▶ Work instruction:
Only an exact repetition is needed: the lines from the start of the listing below through the line that contains "Verdiep je in de mogelijkheden die", pictures omitted.

------------------------------------------------------------

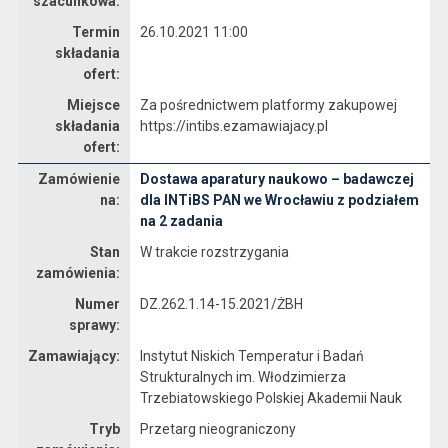
szacunkowa:
Termin
26.10.2021 11:00
składania
ofert:
Miejsce
Za pośrednictwem platformy zakupowej
składania
https://intibs.ezamawiajacy.pl
ofert:
Zamówienie
Dostawa aparatury naukowo – badawczej
Dane zamówienia na Dostawa aparatury naukowo – badawczej dla INTiBS PAN we Wrocławiu z podziałem na 2 zadania
na:
dla INTiBS PAN we Wrocławiu z podziałem
na 2 zadania
Stan
W trakcie rozstrzygania
zamówienia:
Numer
DZ.262.1.14-15.2021/ŻBH
sprawy:
Zamawiający:
Instytut Niskich Temperatur i Badań
Strukturalnych im. Włodzimierza
Trzebiatowskiego Polskiej Akademii Nauk
Tryb
Przetarg nieograniczony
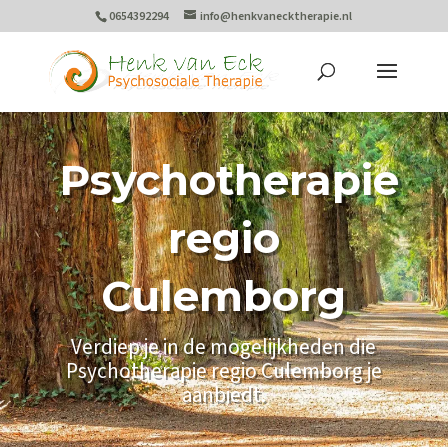
0654392294
info@henkvanecktherapie.nl
Psychotherapie
regio
Culemborg
Verdiep je in de mogelijkheden die
Psychotherapie regio Culemborg je
aanbiedt.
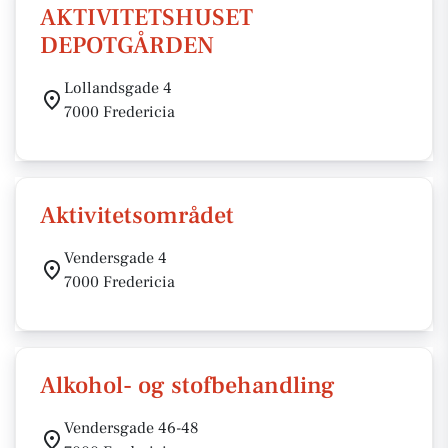
AKTIVITETSHUSET
DEPOTGÅRDEN
Lollandsgade 4
7000 Fredericia
Aktivitetsområdet
Vendersgade 4
7000 Fredericia
Alkohol- og stofbehandling
Vendersgade 46-48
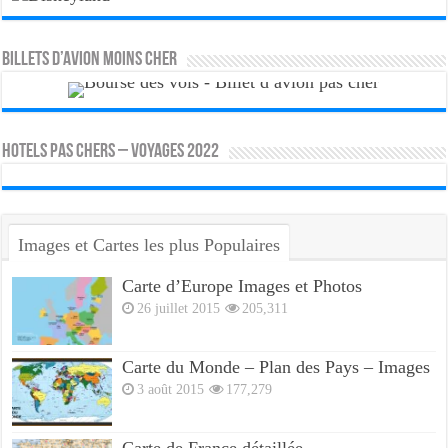
Billets d’avion moins cher
HOTELS PAS CHERS – VOYAGES 2022
Images et Cartes les plus Populaires
Carte d’Europe Images et Photos
26 juillet 2015
205,311
Carte du Monde – Plan des Pays – Images
3 août 2015
177,279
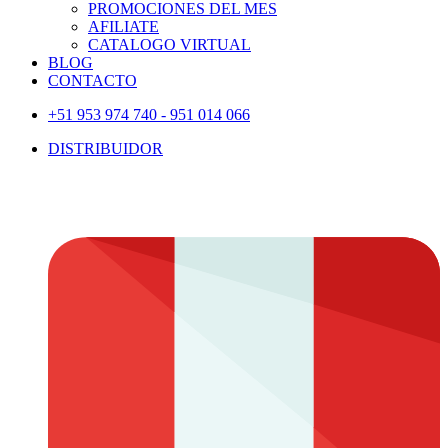
PROMOCIONES DEL MES
AFILIATE
CATALOGO VIRTUAL
BLOG
CONTACTO
+51 953 974 740 - 951 014 066
DISTRIBUIDOR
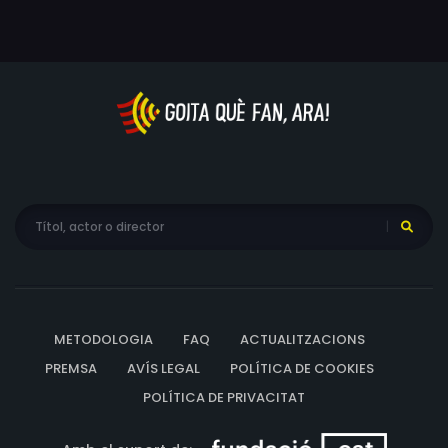
una magnífica casa de nines que resulta ser una rèplica
exacta de la imponent casa victoriana en la qual viu.
Més que una simple joguina, la casa de nines és un joc
de “troba les diferències” amb unes regles molt
estrictes.3. "Under the endless sky". Alexandra
Dzhiganskaya (Ucraïna, 2022)Una història personal
sobre els records de la meva infància a Ucraïna, així
com una exploració sobre com es conserven aquests
records i per què tenen un significat especial per a les
persones.4. "IN/FINITE". Daniel Maaß (Alemanya,
2023)Dos senderistes es troben amb un fascinant toll
d'aigua en un àrid desert. L'aigua desencadena un
conflicte determinant: haurien de quedar-se aquí o
METODOLOGIA
FAQ
ACTUALITZACIONS
continuar avançant? A continuació es produirà una
PREMSA
AVÍS LEGAL
POLÍTICA DE COOKIES
ruptura tant física com emocional entre dos nòmades
POLÍTICA DE PRIVACITAT
fins llavors inseparables.5. "From the top". Rich Farris
(Regne Unit, 2023)A Robin li agradava tocar la bateria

------------------------------------------------------------

▶ Answer space:
szacunkowa:
Termin
26.10.2021 11:00
składania
ofert:
Miejsce
Za pośrednictwem platformy zakupowej
składania
https://intibs.ezamawiajacy.pl
ofert:
Zamówienie
Dostawa aparatury naukowo – badawczej
Dane zamówienia na Dostawa aparatury naukowo – badawczej dla INTiBS PAN we Wrocławiu z podziałem na 2 zadania
na:
dla INTiBS PAN we Wrocławiu z podziałem
na 2 zadania
Stan
W trakcie rozstrzygania
zamówienia:
Numer
DZ.262.1.14-15.2021/ŻBH
sprawy:
Zamawiający:
Instytut Niskich Temperatur i Badań
Strukturalnych im. Włodzimierza
Trzebiatowskiego Polskiej Akademii Nauk
Tryb
Przetarg nieograniczony
0654392294
info@henkvanecktherapie.nl
Psychotherapie
regio
Culemborg
Verdiep je in de mogelijkheden die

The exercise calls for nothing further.